» **Entries shown**:
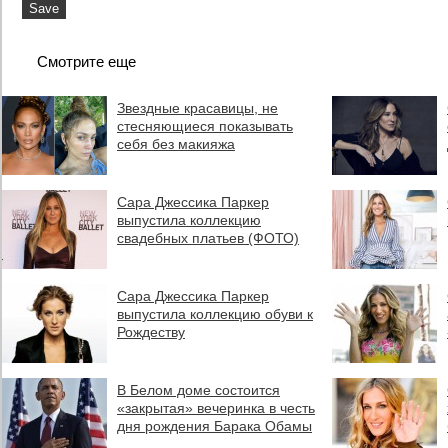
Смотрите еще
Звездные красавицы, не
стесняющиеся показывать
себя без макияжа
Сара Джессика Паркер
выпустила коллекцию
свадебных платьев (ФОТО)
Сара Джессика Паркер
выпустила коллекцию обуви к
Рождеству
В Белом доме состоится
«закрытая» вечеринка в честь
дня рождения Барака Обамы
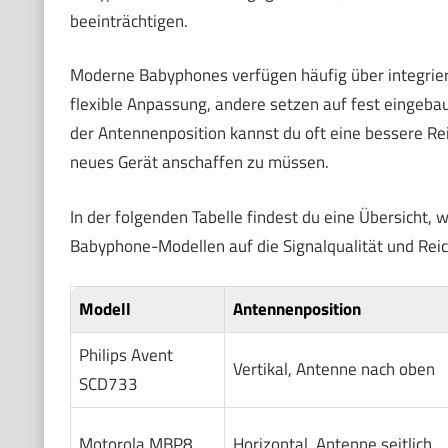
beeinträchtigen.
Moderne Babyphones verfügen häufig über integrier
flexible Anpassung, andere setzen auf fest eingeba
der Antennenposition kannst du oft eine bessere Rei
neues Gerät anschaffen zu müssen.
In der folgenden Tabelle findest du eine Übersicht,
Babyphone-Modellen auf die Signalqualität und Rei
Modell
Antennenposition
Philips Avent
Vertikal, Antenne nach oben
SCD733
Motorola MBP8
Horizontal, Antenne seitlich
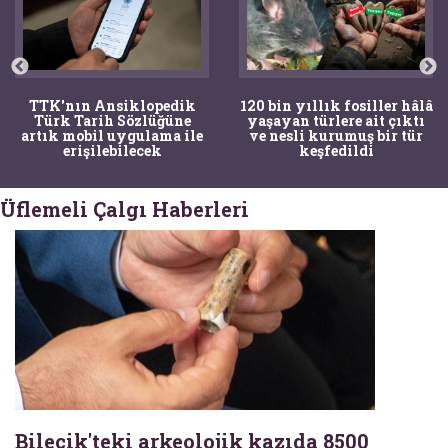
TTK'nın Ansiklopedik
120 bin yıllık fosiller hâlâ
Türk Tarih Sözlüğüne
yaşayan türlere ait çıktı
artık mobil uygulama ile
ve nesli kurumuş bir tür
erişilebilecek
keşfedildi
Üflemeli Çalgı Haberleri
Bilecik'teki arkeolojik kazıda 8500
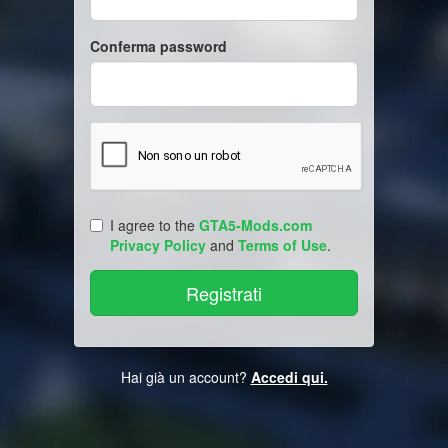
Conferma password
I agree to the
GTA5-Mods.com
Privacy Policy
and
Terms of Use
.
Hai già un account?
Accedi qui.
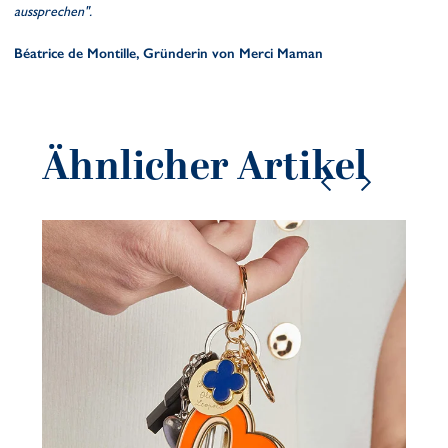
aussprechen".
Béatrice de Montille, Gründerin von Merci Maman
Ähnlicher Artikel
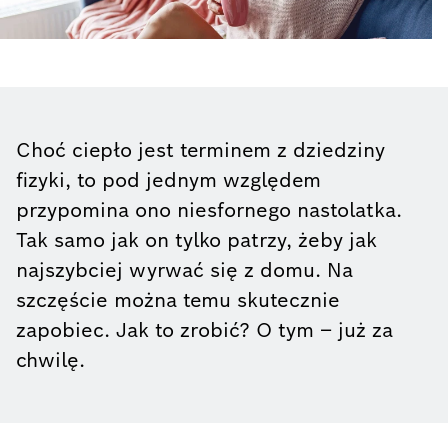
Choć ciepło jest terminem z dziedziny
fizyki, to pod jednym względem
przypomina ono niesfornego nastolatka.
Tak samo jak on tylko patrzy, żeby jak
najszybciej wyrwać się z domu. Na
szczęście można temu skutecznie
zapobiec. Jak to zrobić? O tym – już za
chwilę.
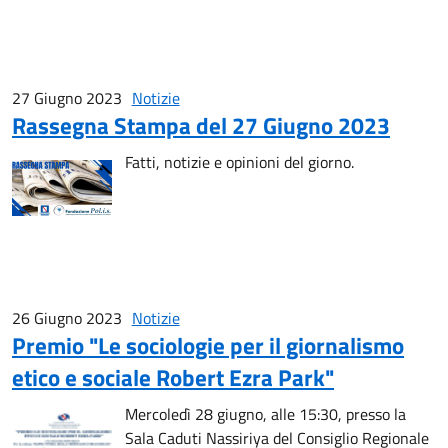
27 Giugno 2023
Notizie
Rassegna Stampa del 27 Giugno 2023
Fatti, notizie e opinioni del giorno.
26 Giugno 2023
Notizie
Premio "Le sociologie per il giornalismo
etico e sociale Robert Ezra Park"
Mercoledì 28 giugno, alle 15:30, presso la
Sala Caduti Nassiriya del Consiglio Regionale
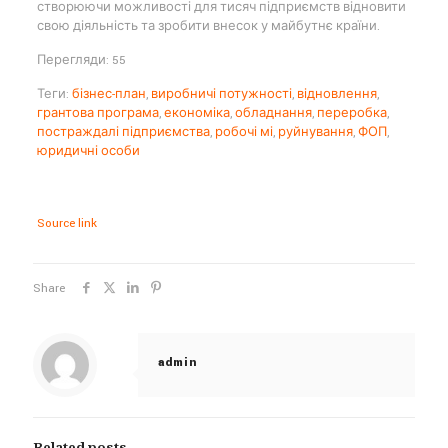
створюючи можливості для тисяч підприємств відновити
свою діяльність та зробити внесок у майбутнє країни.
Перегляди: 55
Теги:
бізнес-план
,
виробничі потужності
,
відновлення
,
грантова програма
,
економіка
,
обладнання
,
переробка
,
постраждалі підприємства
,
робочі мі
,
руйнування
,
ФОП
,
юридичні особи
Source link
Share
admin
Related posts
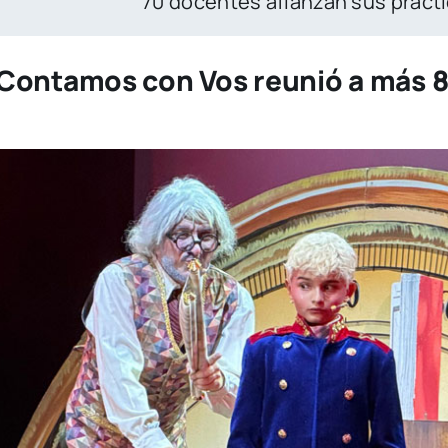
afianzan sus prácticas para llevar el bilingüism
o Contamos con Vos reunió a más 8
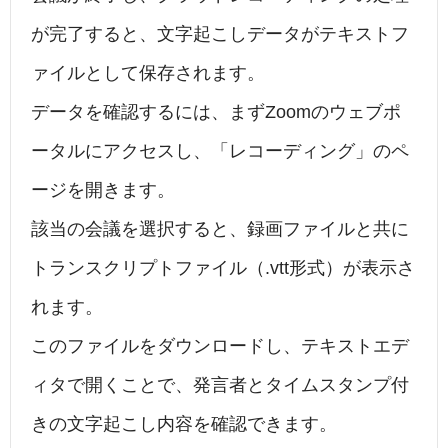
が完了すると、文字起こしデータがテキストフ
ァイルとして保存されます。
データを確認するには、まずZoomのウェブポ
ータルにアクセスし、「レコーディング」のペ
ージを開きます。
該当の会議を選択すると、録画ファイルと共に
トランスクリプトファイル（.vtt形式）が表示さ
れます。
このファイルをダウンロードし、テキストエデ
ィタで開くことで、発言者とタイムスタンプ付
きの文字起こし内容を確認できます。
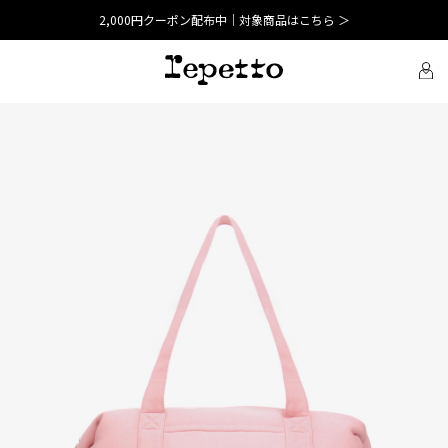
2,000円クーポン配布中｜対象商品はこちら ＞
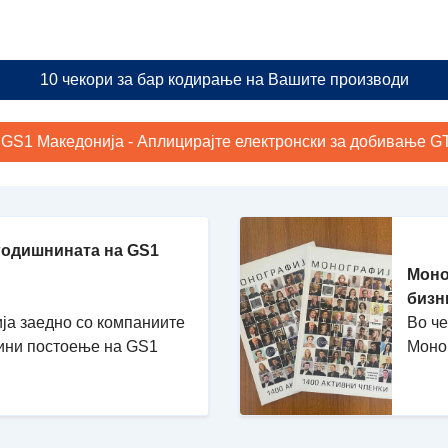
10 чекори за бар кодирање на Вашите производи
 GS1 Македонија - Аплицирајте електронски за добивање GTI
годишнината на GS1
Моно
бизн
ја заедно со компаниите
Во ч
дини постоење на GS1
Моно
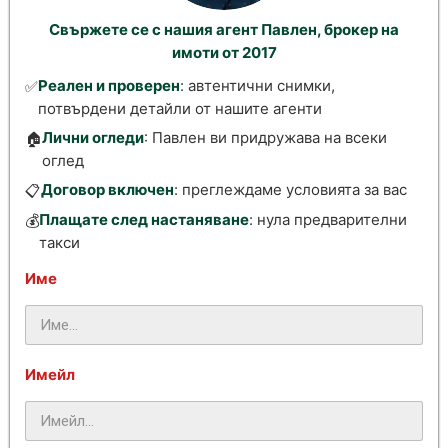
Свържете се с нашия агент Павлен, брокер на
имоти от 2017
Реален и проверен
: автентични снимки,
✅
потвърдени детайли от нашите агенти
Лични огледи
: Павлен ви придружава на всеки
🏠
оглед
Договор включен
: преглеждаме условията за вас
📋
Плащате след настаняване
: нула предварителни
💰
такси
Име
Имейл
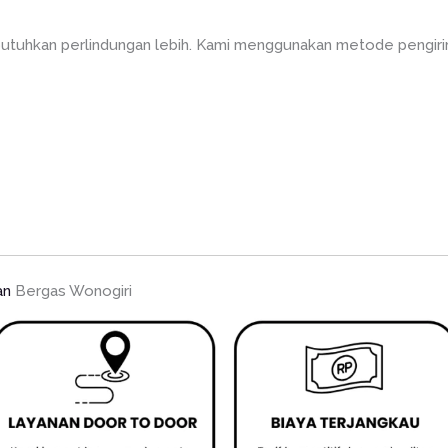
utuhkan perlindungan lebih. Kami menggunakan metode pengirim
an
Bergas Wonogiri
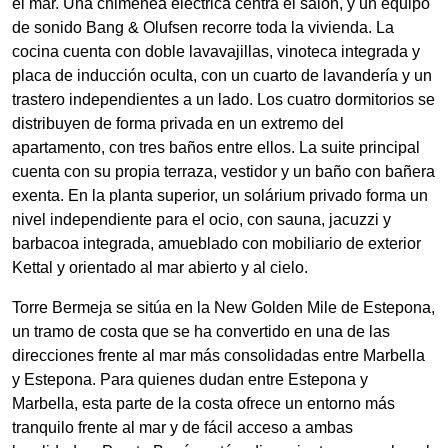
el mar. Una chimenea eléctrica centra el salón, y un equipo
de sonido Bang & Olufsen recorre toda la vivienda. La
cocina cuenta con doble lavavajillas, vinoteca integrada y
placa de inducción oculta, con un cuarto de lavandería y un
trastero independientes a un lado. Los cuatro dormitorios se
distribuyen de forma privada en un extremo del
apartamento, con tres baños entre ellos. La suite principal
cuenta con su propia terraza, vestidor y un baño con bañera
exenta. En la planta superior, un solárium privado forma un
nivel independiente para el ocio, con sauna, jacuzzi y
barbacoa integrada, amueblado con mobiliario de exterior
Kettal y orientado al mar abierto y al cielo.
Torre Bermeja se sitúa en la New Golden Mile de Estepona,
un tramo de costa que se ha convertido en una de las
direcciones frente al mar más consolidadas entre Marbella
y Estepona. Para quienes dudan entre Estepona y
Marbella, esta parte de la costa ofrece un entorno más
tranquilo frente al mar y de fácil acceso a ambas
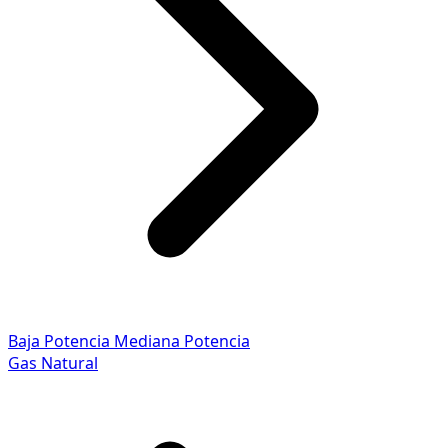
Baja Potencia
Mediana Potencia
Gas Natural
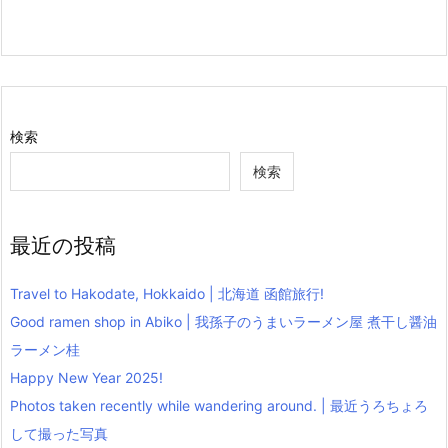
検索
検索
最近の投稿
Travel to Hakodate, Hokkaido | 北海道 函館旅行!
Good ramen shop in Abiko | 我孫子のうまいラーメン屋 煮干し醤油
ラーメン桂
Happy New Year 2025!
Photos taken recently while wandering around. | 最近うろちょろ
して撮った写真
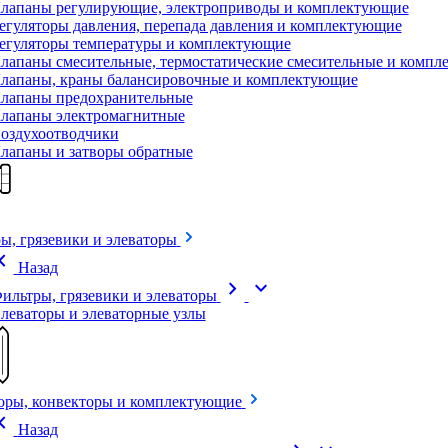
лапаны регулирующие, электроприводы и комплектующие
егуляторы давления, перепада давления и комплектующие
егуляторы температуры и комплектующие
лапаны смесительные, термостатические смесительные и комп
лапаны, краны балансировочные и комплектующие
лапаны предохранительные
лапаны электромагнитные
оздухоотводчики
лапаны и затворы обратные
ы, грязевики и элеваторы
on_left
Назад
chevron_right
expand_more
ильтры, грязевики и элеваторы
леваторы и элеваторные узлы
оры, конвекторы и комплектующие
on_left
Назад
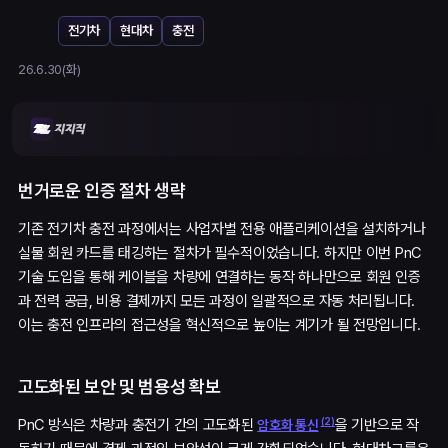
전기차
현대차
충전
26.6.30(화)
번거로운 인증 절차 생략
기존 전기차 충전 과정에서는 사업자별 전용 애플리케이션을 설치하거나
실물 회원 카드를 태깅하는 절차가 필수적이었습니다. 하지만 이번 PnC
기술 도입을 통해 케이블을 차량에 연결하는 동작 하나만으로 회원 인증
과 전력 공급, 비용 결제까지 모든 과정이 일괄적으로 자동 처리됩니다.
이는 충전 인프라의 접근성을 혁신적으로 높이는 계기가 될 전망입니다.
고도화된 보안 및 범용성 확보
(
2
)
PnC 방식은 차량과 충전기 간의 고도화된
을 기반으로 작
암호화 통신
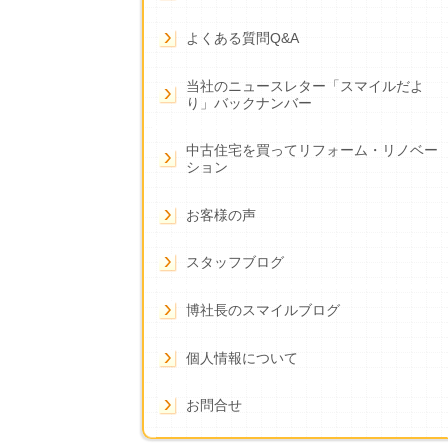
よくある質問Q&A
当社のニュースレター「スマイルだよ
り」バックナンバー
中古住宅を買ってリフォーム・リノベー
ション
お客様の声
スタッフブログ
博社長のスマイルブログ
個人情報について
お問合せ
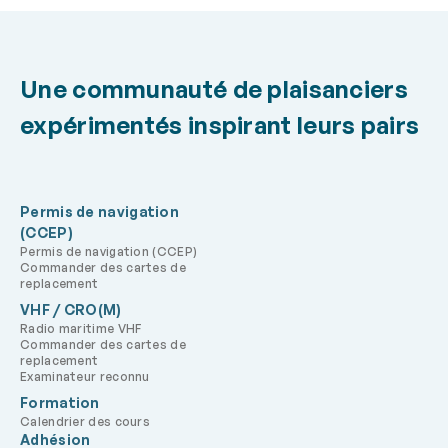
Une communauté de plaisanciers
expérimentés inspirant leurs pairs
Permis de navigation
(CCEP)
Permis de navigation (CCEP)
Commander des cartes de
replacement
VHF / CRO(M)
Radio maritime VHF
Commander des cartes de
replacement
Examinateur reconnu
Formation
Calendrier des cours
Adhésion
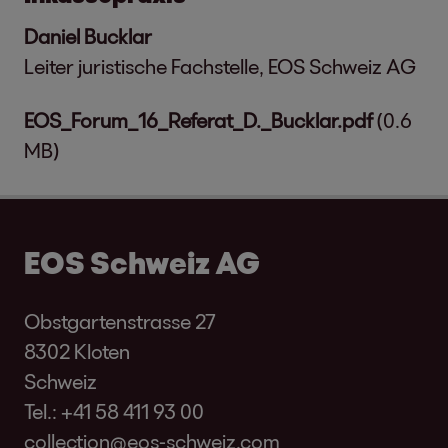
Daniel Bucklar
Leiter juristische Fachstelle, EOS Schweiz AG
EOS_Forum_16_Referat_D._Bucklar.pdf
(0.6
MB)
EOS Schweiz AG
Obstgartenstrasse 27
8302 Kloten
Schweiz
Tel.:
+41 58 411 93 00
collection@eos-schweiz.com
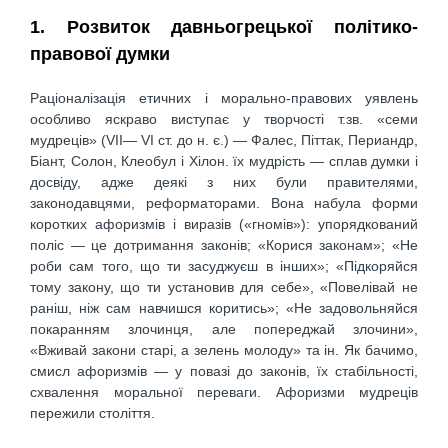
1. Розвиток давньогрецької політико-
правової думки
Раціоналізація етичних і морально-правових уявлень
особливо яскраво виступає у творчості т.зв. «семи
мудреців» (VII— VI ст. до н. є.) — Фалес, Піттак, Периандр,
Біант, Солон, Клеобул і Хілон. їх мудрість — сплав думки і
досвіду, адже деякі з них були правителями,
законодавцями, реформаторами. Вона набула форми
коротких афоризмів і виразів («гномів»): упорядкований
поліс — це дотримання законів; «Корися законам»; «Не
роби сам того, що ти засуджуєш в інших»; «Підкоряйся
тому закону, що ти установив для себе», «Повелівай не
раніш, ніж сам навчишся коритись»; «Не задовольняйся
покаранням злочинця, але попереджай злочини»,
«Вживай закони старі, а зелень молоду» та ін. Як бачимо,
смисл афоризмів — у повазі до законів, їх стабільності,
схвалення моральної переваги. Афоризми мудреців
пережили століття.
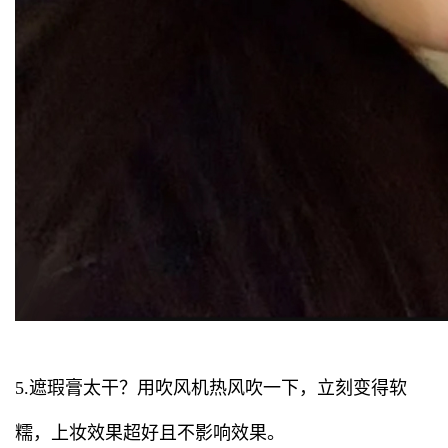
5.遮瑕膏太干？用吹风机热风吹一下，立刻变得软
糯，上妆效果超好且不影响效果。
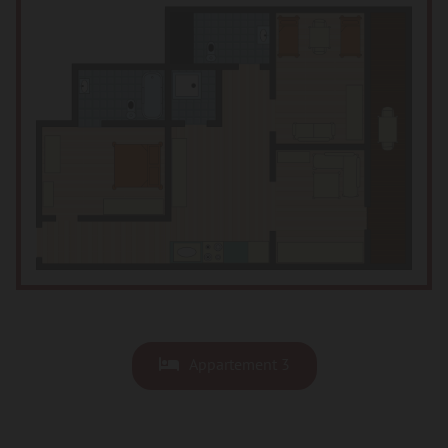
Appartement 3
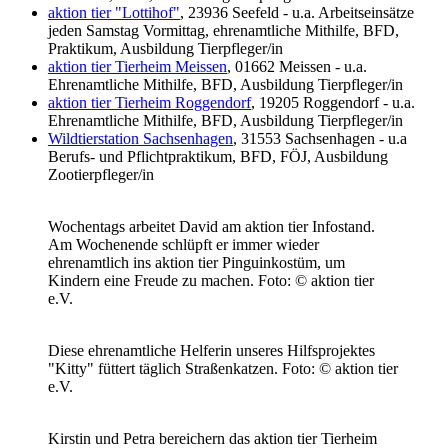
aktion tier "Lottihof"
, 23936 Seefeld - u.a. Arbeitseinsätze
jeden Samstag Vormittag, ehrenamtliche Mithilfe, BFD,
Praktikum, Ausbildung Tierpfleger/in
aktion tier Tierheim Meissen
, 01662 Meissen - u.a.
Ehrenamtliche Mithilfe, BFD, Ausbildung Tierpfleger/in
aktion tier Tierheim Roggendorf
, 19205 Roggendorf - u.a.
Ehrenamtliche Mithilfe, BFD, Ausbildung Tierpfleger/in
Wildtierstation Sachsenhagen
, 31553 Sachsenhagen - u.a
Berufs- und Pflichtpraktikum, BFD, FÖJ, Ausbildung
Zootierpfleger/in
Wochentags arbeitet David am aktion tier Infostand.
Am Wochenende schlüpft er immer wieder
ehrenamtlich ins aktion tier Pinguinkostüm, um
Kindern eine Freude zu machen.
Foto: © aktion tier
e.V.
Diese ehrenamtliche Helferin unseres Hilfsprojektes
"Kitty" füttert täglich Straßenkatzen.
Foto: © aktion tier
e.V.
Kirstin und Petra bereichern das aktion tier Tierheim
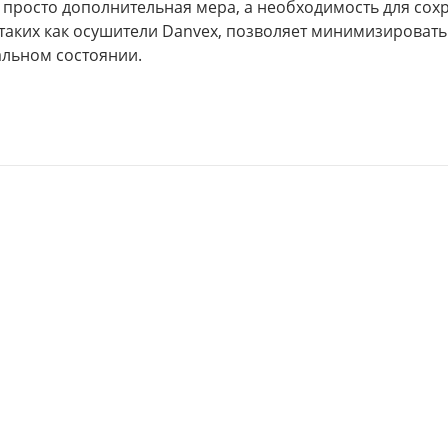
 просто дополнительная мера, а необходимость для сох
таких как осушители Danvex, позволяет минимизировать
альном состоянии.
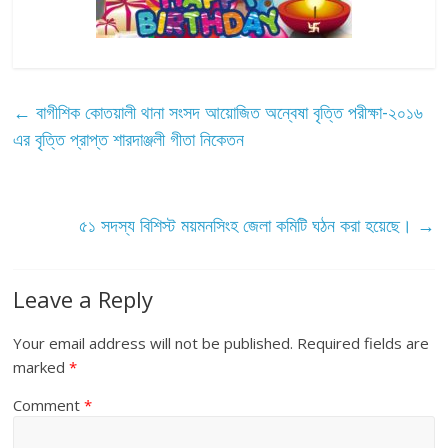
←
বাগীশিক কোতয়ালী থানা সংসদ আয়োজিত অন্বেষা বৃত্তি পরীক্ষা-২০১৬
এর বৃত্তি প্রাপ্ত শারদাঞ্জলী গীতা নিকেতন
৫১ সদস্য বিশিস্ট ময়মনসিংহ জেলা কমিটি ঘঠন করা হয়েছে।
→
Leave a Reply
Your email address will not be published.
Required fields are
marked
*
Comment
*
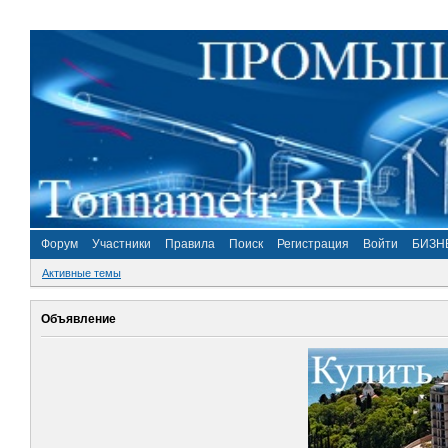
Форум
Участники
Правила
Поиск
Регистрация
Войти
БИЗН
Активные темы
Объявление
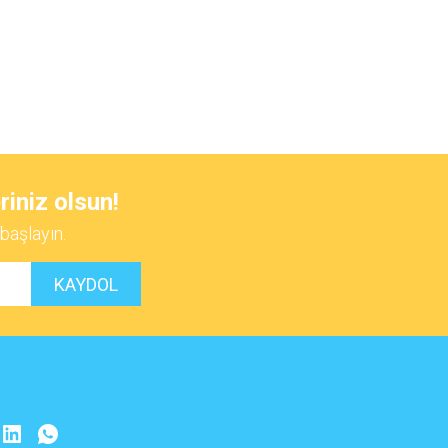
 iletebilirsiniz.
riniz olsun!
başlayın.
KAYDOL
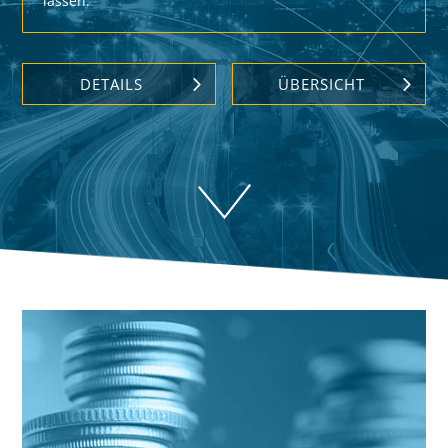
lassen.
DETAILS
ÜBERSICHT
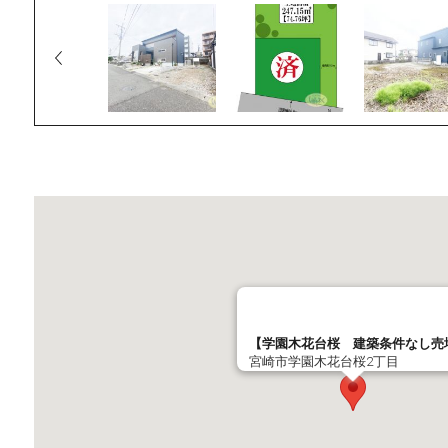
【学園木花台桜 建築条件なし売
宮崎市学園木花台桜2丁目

» **Activity**:
Each line in the material above that mentions the word "Tierheim" must be copied.

» **Solution to the problem**:
aktion tier Tierheim Meissen
aktion tier Tierheim Roggendorf
Kirstin und Petra bereichern das aktion tier Tierheim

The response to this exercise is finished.